Lower Extremity Prosthetics

Prosthetic limbs are custom designed and custom made for each amputee.
Over the past couple of decades significant advancements have been made in terms of prosthetic components and socket design. The use of lighter and more durable materials has resulted in improved comfort and function.

The socket design and the components determine the level of comfort and function we can expect from a prosthesis.

We will briefly overview the components of lower extremity prostheses:

SOCKET AND INTERFACE

The purpose of the prosthetic socket is to transmit forces from the residual limb to the prosthesis. A well constructed socket will provide comfort and stability during walking and standing on a prosthesis. Traditionally, sockets were made out of materials that were available as natural resources. Wood, metal and leather were predominantly used until the 1960's. The introduction of plastics, fibre-glass and carbon-fibre revolutionized socket manufacturing and design, making them lighter and much more durable.

The interface/liner is intended to absorb shock and shear forces on the residual limb. It fits between the residual limb and the socket and can be made from various soft materials. Modern interfaces are constructed from silicon and urethane polymers, which help protect the tissue. They can also assist with suspension of the prosthesis by incorporating a pin that connects to a locking mechanism in the socket.

Combining these new technologies with new socket designs, such as Total Surface Bearing (TSB) or Ischial Containment (IC), have also improved prosthetic comfort and function dramatically.

FOOT AND ANKLE

The human foot and ankle is a very complex functional unit. It provides stability as well as flexibility, absorbs forces and generates energy for efficient and comfortable walking.

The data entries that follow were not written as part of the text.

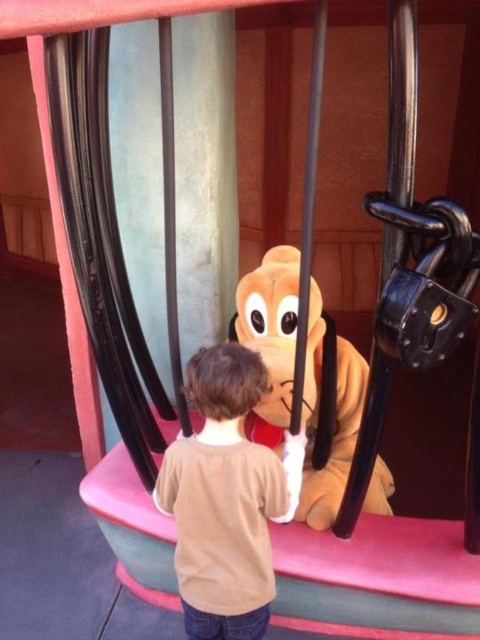 You are a photographer trying to capture a photo of the fuzzy yellow dog at center. You notice the brown cotton shirt at center is blocking your view. Can you move the shirt to get a clear shot of the dog?

The brown cotton shirt at center is closer to the viewer than the fuzzy yellow dog at center, so moving the shirt would allow you to see the dog clearly.

You are a photographer trying to capture a photo of the brown cotton shirt at center and the fuzzy yellow dog at center. Which object takes up more area in the photo?

The fuzzy yellow dog at center takes up more area in the photo because the brown cotton shirt at center occupies less space than the fuzzy yellow dog at center.

You are a photographer trying to capture a photo of the brown cotton shirt at center and the fuzzy yellow dog at center. Based on their heights, which object should you focus on first if you want to ensure both are in frame without cropping?

The brown cotton shirt at center has a lesser height compared to the fuzzy yellow dog at center, so you should focus on the fuzzy yellow dog at center first to ensure it fits within the frame while still capturing the brown cotton shirt at center.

As each patient has different needs and lifestyles, it is vital to select the most appropriate prosthetic foot to achieve maximum comfort and function. Over the past decades we have witnessed major improvements in design and manufacturing of prosthetic feet, allowing much more energy efficient and natural walking.

· Energy storing feet

Energy storing feet store and release the energy that is generated throughout the gait cycle. It results in a more energy efficient gait by reducing energy consumption, allowing amputees to walk longer and further. Most users of these feet comment on the "spring" these feet provide.

· Energy dissipating feet

Forces generated during walking are absorbed and redirected, allowing very little energy to be transferred to the residual limb. Combining different materials also allows those feet to conform to walking surfaces, providing the amputee with more stability and comfort.

· Hybrid feet

In the last few years further improvements in manufacturing technology have delivered new developments that combine the properties of energy storing feet and energy dissipating feet. This results in compliance and energy return.

KNEE JOINTS

Knee mechanisms for trans-femoral (above-knee) amputees have also seen major technological advancement in the last decade, greatly improving safety and function. Microprocessor controlled knee units have led these advances.
Incorporation of hydraulic and pneumatic mechanisms allows modern knee units to adapt to variable cadence and assists walking on slopes and stairs. New design concepts for multi-axial knee units have seen increased stability without the accompanying instability downside of higher energy expenditure.

ACCESORY COMPONENTS

Some extremely useful accessories have also been designed recently. Perhaps the most interesting is the group of energy storing and absorbing pylons. The intention of these pylons is to decrease the level of force transmitted through the prosthesis at heel strike. These units act like a shock absorber in a car's suspension. They absorb vertical (up & down) forces and rotational forces. When combined with the appropriate components, these shock absorbers increase walking comfort significantly.